El poema tiene una arquitectura temporal muy precisa. Hay un tiempo que se repite —”cada viernes”— y hay un viernes futuro que lo cancela todo. Entre los dos, el poeta instala una pregunta que se responde a sí misma con brutalidad: “¿La esperanza? ¿Esperanza con mis años? / Vana ilusión frustrada.” La repetición de la palabra “esperanza” en versos consecutivos no es redundancia: es el movimiento de alguien que se aferra a algo y, en el acto de nombrarlo por segunda vez, ya sabe que es demasiado tarde.

El corte de verso en “Un viernes llegarás / y me habré ido” es la decisión técnica más reveladora del poema. El encabalgamiento separa el momento de la llegada de ella del momento de la partida de él, pero los pone en la misma frase. Esa llegada y esa ausencia no son consecutivas: suceden juntas, en el mismo verso largo, como si el poeta estuviera describiendo una fotografía que todavía no existe pero cuya imagen ya conoce.
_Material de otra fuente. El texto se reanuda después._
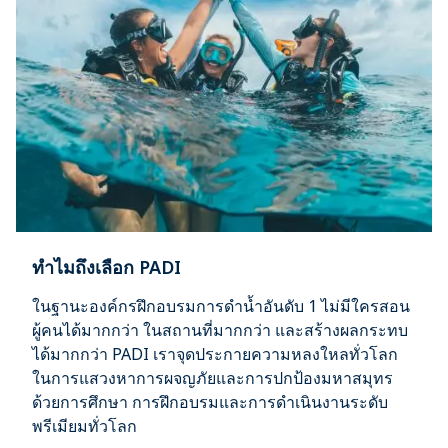
ทำไมถึงเลือก PADI
ในฐานะองค์กรฝึกอบรมการดำน้ำอันดับ 1 ไม่มีใครสอน
ผู้คนได้มากกว่า ในสถานที่มากกว่า และสร้างผลกระทบ
ได้มากกว่า PADI เราจุดประกายความหลงใหลทั่วโลก
ในการแสวงหาการผจญภัยและการปกป้องมหาสมุทร
ด้วยการศึกษา การฝึกอบรมและการดำเนินงานระดับ
พรีเมียมทั่วโลก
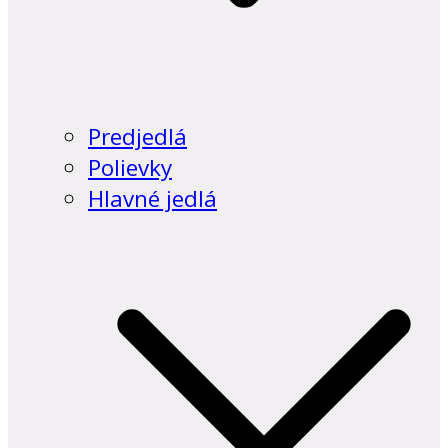
Predjedlá
Polievky
Hlavné jedlá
Lo más arriesgado del poema llega al final, con los dos versos en estilo directo: “Siempre serás la hija que no tuve. / Siempre seré aquel padre que tú ansiabas.” El paralelismo es casi simétrico, pero no del todo: el primero habla de lo que el poeta no tuvo; el segundo, de lo que ella buscaba. No son lo mismo. Uno es una carencia; el otro, un deseo. Y sin embargo, el poema los une bajo el mismo peso de “siempre”, la única palabra que aparece dos veces seguidas al final y que convierte lo imposible en permanente.
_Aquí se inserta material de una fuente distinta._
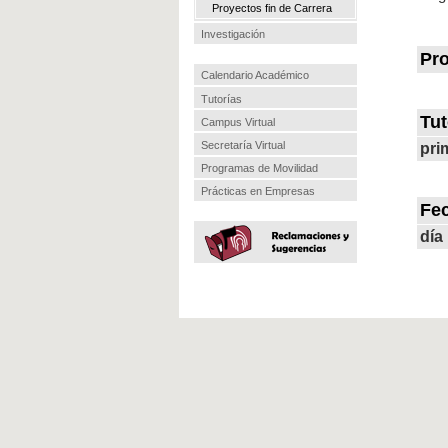
Proyectos fin de Carrera
Investigación
Pro
Calendario Académico
Tutorías
Tut
Campus Virtual
Secretaría Virtual
pri
Programas de Movilidad
Prácticas en Empresas
Fe
día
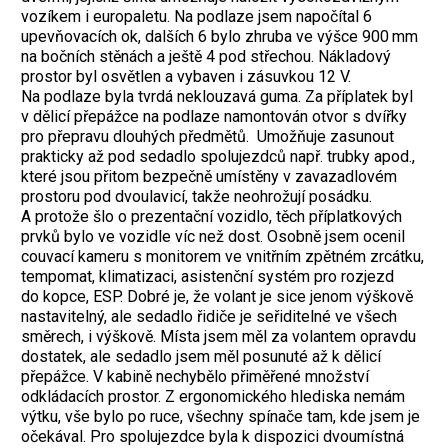
vozíkem i europaletu. Na podlaze jsem napočítal 6
upevňovacích ok, dalších 6 bylo zhruba ve výšce 900 mm
na bočních stěnách a ještě 4 pod střechou. Nákladový
prostor byl osvětlen a vybaven i zásuvkou 12 V.
Na podlaze byla tvrdá neklouzavá guma. Za příplatek byl
v dělicí přepážce na podlaze namontován otvor s dvířky
pro přepravu dlouhých předmětů. Umožňuje zasunout
prakticky až pod sedadlo spolujezdců např. trubky apod.,
které jsou přitom bezpečně umístěny v zavazadlovém
prostoru pod dvoulavicí, takže neohrožují posádku.
A protože šlo o prezentační vozidlo, těch příplatkových
prvků bylo ve vozidle víc než dost. Osobně jsem ocenil
couvací kameru s monitorem ve vnitřním zpětném zrcátku,
tempomat, klimatizaci, asistenční systém pro rozjezd
do kopce, ESP. Dobré je, že volant je sice jenom výškově
nastavitelný, ale sedadlo řidiče je seřiditelné ve všech
směrech, i výškově. Místa jsem měl za volantem opravdu
dostatek, ale sedadlo jsem měl posunuté až k dělicí
přepážce. V kabině nechybělo přiměřené množství
odkládacích prostor. Z ergonomického hlediska nemám
výtku, vše bylo po ruce, všechny spínače tam, kde jsem je
očekával. Pro spolujezdce byla k dispozici dvoumístná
Lo que Pérez Fuentes construye aquí no es un poema sobre la muerte, aunque la muerte esté en él. Es un poema sobre el tipo de amor que no tiene nombre en ningún registro civil, y que sin embargo deja una herencia: el recuerdo y las palabras que, según el propio poema, quedarán “bañados por la luz de tu memoria”. Esa luz no es la del poeta. Es la de Mar. El poema, al final, le pertenece a ella.